Johnson noted that some nursing students are unaware of the obstacles some people encounter in health care. Simple life demands like work and caring for children leave many people underserved, and nursing students should have empathy for those situations.

“It is important because nurses need to understand barriers to receiving health care,” Johnson said. “People choose safety, shelter, food, water and money before they will consider using some of their finances for prescriptions or medical treatment. “

Kineman said that health care professionals would have better understanding and perception of patients who fail to maintain their health care needs by participating in the training.

“We hope the nursing students encompass a deeper sense of compassion when caring for patients living in poverty or low income,” said Kineman. “Maybe, they won’t be as quick to jump to the assumption that the patient is ‘noncompliant,’ which is a term commonly used to describe a patient who does not adhere to medical recommendations, before evaluating if the patient even has the resources needed to be compliant.”

Many students like Becker reevaluated their perception of noncompliance as a result of the simulation.

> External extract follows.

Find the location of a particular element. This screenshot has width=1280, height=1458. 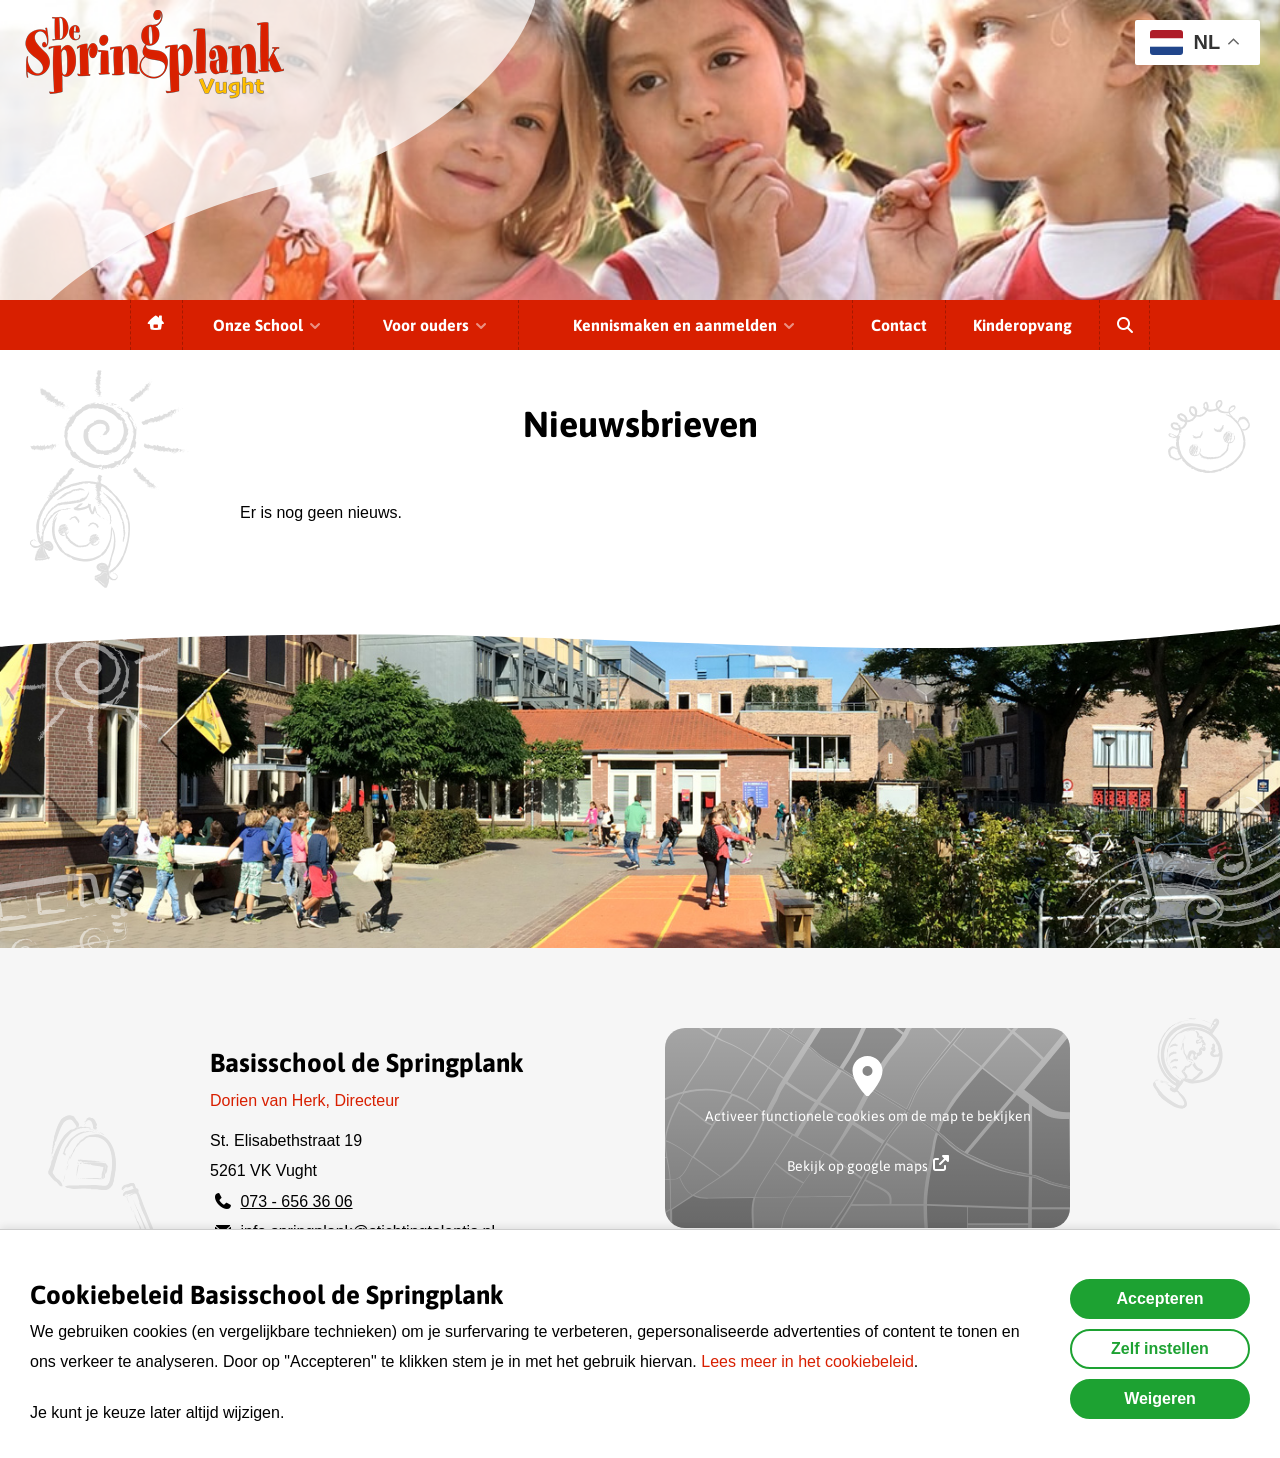

Weigeren is located at coordinates (1160, 1398).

“It was definitely very eye-opening and humbling,” Becker said. “It is easy to judge people or our patients for being ‘noncompliant,’ but instead of spending time judging them, we should take the time to get to know them and find out what is really going on.”

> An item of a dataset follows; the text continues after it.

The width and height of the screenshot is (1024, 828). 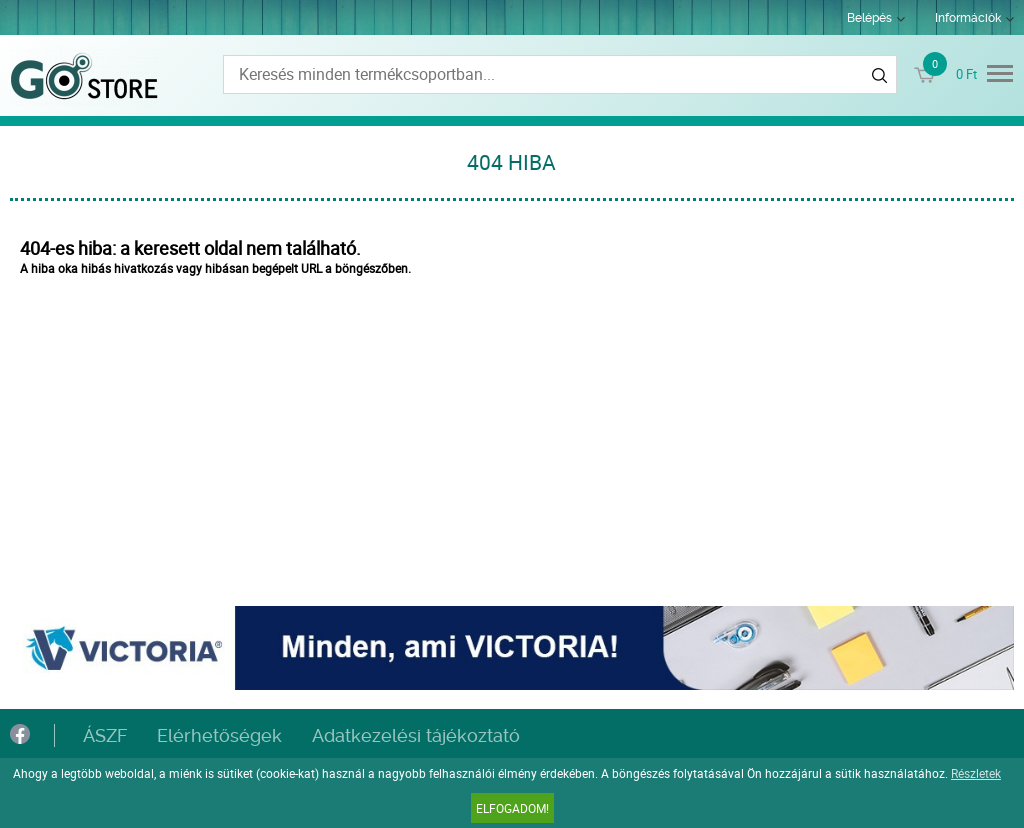 I want to click on Elfogadom!, so click(x=512, y=808).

And when patients do make it into the clinic or hospital, Johnson believes nurses should take the opportunity to assist those they recognize as living in poverty to make positive change.

“When patients are in the hospital or clinic setting, and we recognize their life situation includes living in poverty, we must help them navigate through resources,” Johnson explained.

Some of the students participating in the simulation had never needed to prioritize needs in that way before. Some of them were surprised to be in a position to choose survival over school, health care or some other need.

“In the debrief, you ask questions like, ‘How many of you skipped school to take care of a priority?’” Johnson said. “Immediately, you follow with, ‘How many of you are surprised that skipping your education was one of the first things you chose to do?’ Then, we go into a discussion about how children living in poverty sometimes take on adult roles early on, and school simply isn’t a priority.”

Some students resorted to even more desperate measures to fulfill their objectives.

“Many times, the first thing to occur was theft in order to meet the needs of the family and the ethical concerns and consequences that arose due to the theft,” Kineman recalled.

The students admitted they felt real anxiety when making tough choices, even though it was in a simulated environment.

“I even pawned my furniture and jewelry to help my family through the week,” Becker said. “It was stressful and overwhelming, but it was what I had to do.”

By the end of the simulation, many of the students had already made associations between the simulated situations and those they may have encountered in the clinic.

“They related the experience to the other clinical hours they have fulfilled,” said Kineman.

Becker feels that the simulation will not only make her a better nurse, but a better person and urges everyone to take part in similar programs.

“I feel that everyone should participate in a poverty simulation, if they have the opportunity to,” Becker said. “It was just an experience for us, but for many people it is reality.”